### Task brief:
Please copy every line from the records below that contains the string "стоимости".

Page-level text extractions
========================================
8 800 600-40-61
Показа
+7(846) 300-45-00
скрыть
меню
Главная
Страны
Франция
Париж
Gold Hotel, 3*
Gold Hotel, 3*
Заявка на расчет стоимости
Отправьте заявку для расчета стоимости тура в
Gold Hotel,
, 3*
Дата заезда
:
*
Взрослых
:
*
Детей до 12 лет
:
========================================
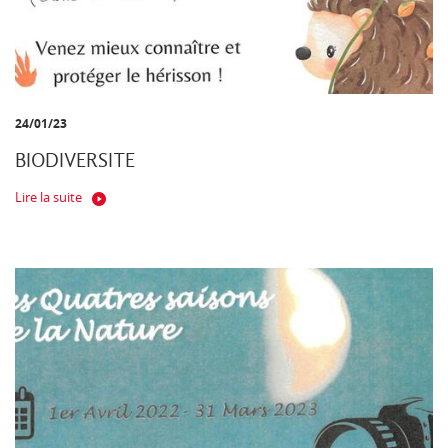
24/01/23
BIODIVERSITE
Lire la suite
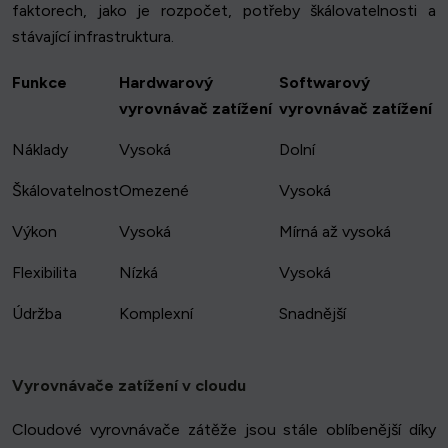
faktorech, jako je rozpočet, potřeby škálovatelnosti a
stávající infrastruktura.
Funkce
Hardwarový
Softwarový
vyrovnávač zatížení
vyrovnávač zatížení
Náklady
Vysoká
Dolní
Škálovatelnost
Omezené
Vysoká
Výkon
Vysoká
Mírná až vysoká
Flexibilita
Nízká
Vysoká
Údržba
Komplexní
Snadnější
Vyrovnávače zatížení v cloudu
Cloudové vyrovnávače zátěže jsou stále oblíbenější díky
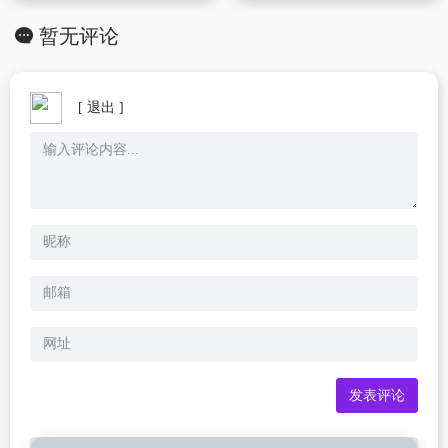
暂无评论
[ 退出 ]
========================================
### Problem solution:
Заявка на расчет стоимости
Отправьте заявку для расчета стоимости тура в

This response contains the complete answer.